Differentiating “natural history” collections from associated collections is important, but we need the ability to reference and link to holdings that are regularly treated as adjunct collections (archives, field notebooks, registers, photographic collections) and born-digital collections (e.g. sound records, camera trap images). These may be considered and identified as discrete collections in their own right (see section 3.2.5).
The broad consensus was that the scope for the Catalogue should be broad and inclusive, including all collections that are useful for natural science, natural history or natural heritage. This includes xylaria, ethnobotanical, paleontological collections and anthropological collections. Some of these collections will have sensitivity and legal restrictions that need to be managed when sharing their descriptions.
Multiple collection identification schemes exist and are in actively use. Collections are often identified in parallel in multiple schemes, a situation which reflects the flexible definition of a collection as discussed earlier (ref). A number of identifier schemes are provided by or derive from data platforms and services: GRSciColl, ROR, ALA Natural History Collections and the GBIF Registry (ref). Identifiers for an organisation or unit within an organisation have also been widely adopted as a shorthand to refer to the collections they hold, even if the original organisational entity no longer exists in an operational sense (ref).

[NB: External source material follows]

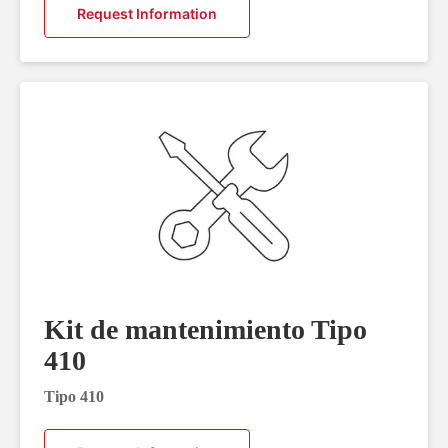
Request Information
Kit de mantenimiento Tipo
410
Tipo 410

It may be the case that only these more traditional collection identifiers (e.g. the identifier for a specific herbarium) need to be human-readable because of their historical use in previous and current registries (ref). We need to avoid conflating the purpose of and requirements for human and machine-readable identifiers: machine-readable identifiers need to be globally unique, persistent and resolvable. They should provide unambiguous identification of a collection — even if the contents or environment of the collection changes over time — and facilitate wider data linkages. Human-readable identifiers need to be succinct, descriptive, memorable and, if not unique and persistent, contextually flagged clearly enough to enable software systems to distinguish and accommodate this (ref).
One approach to prioritising existing identification schemes within the Catalogue would be to select those that most closely map to a discrete class of collections within the Catalogue (ref). It would also be prudent to prioritise identification schemes on their technical capacity, accessibility, underlying infrastructure and accompanying data services.

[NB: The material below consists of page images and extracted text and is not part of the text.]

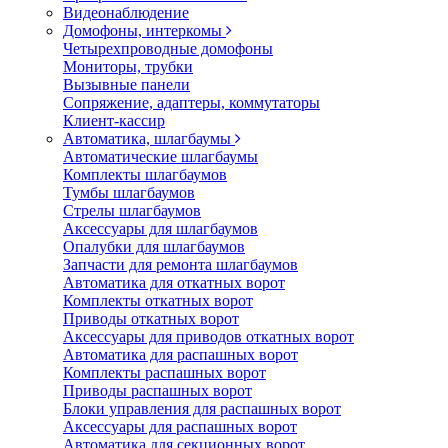
Видеонаблюдение
Домофоны, интеркомы
Четырехпроводные домофоны
Мониторы, трубки
Вызывные панели
Сопряжение, адаптеры, коммутаторы
Клиент-кассир
Автоматика, шлагбаумы
Автоматические шлагбаумы
Комплекты шлагбаумов
Тумбы шлагбаумов
Стрелы шлагбаумов
Аксессуары для шлагбаумов
Опалубки для шлагбаумов
Запчасти для ремонта шлагбаумов
Автоматика для откатных ворот
Комплекты откатных ворот
Приводы откатных ворот
Аксессуары для приводов откатных ворот
Автоматика для распашных ворот
Комплекты распашных ворот
Приводы распашных ворот
Блоки управления для распашных ворот
Аксессуары для распашных ворот
Автоматика для секционных ворот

Usage of preferred identifiers could be promoted by the development of resources and activities focused on community engagement and increasing the wider awareness of the benefits and availability of the selected schemes (ref).
An important consideration is whether the Catalogue should represent the complex historical and contemporary relationships between collections and subcollections that may be important to different communities. The alternative would be a simple flat catalogue which treats all included entities as equivalent.

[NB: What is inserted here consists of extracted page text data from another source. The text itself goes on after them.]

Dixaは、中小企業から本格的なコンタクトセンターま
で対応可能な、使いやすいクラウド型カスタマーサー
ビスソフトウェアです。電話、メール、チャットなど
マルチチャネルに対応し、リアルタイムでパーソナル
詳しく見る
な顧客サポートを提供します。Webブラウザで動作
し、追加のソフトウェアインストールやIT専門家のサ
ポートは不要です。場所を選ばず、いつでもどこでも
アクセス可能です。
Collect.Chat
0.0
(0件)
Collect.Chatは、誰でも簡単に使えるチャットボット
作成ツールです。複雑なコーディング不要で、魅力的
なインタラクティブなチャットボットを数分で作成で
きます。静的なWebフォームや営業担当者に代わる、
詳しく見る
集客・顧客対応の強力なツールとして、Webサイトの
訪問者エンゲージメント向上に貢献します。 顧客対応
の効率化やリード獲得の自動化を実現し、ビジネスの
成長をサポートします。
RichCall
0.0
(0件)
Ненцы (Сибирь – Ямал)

Hierarchical relationship structures would be useful for collections that have changed ownership or location over the course of their lifespan. For example, a subcollection record could be linked to a ‘parent’ collection record to reflect provenance and facilitate discovery (ref). Flexible parent-child relationships of this kind could go beyond fixed hierarchies and also represent alternative classifications of subcollections. Hierarchies are less suitable for use in scenarios where a single collection object falls under the scope of several different collections (ref). Such nested scenarios are common and, unless carefully handled, could lead to double-counting and inflation of collection size metrics.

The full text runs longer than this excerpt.